Critique : L’Etoile filante

Boris est un barman qui vit dans la clandestinité après son implication dans un attentat. Son passé refait surface quand une victime le retrouve pour se venger. La rencontre avec le dépressif et solitaire Dom, son sosie, est le moyen parfait pour échapper à la vengeance. Mais Boris ignore l’existence de Fiona, détective privée, qui enquête sur la soudaine disparition de son ex-mari Dom.

L’Etoile filante
Belgique, 2023
De Dominique Abel & Fiona Gordon

Durée : 1h38

Sortie : 31/01/2024

Note :

FAISONS LA COURSE SAUGRENUE

Que boit-on au bar nommé L’Étoile filante, dans lequel gravitent tous les personnages du film éponyme ? Une bière bien sûr.

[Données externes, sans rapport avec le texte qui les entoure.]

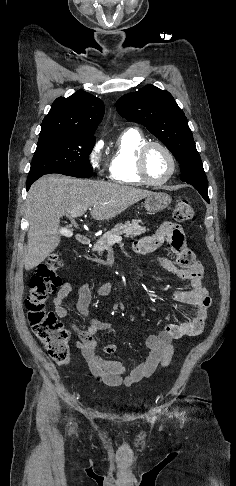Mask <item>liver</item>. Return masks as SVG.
<instances>
[{"label":"liver","instance_id":"6515ba94","mask_svg":"<svg viewBox=\"0 0 236 486\" xmlns=\"http://www.w3.org/2000/svg\"><path fill=\"white\" fill-rule=\"evenodd\" d=\"M151 194L104 181L57 174L41 177L31 186L26 200L29 230L25 269L38 266L56 249L60 243V218L72 210L92 207L95 220H109Z\"/></svg>","mask_w":236,"mask_h":486}]
</instances>
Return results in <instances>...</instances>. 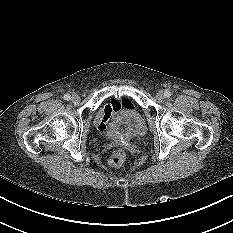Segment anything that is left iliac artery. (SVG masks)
Here are the masks:
<instances>
[{"instance_id": "1", "label": "left iliac artery", "mask_w": 233, "mask_h": 233, "mask_svg": "<svg viewBox=\"0 0 233 233\" xmlns=\"http://www.w3.org/2000/svg\"><path fill=\"white\" fill-rule=\"evenodd\" d=\"M171 95V92L169 90L164 91V97L168 98Z\"/></svg>"}]
</instances>
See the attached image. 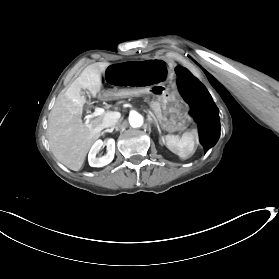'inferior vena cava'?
Masks as SVG:
<instances>
[{
  "instance_id": "602c4592",
  "label": "inferior vena cava",
  "mask_w": 279,
  "mask_h": 279,
  "mask_svg": "<svg viewBox=\"0 0 279 279\" xmlns=\"http://www.w3.org/2000/svg\"><path fill=\"white\" fill-rule=\"evenodd\" d=\"M119 117H120V113H118V112L105 113L104 119H103L104 128L114 126L115 123L117 122V120L119 119Z\"/></svg>"
}]
</instances>
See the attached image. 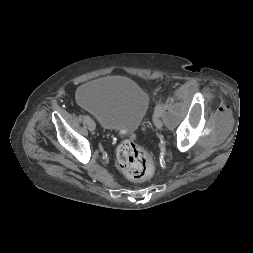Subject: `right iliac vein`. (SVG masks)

C’est la toute première réplique du film, déclamée avec un ton outré qui décontenance d’emblée. Mais une bière servie avec un amateurisme délirant et chaotique par un faux serveur, comme le montre plus tard une autre scène. Et quel cocktail boit-on au comptoir des cinéastes Fiona Gordon et Dominique Abel, qui signent ici leur cinquième long métrage ? On reconnait de nombreux points familiers de leur recette burlesque habituelle, mais l’ivresse procurée n’est pas émoussée pour autant.

Si les personnages des films précédent d’Abel et Gordon possédaient souvent une forme d’innocence un peu béate, les sombres protagonistes de L’Étoile filante semblent cette fois sortir d’un catalogue d’archétypes de films noirs : une femme fatale manipulatrice, un malabar taiseux et menaçant, une détective privée alcoolique et même un ex-terroriste en cavale, tous guidés par de sombres motivations. Les personnages ont beau être peu nombreux et bien identifiés, ce récit farfelu d’enlèvement et de réglement de compte donne régulièrement l’impression entêtante de trop s’alambiquer. C’est sans doute que, comme souvent chez le duo de cinéastes, la magie n’opère jamais aussi bien que lorsque le film abandonne joyeusement sa trame narrative.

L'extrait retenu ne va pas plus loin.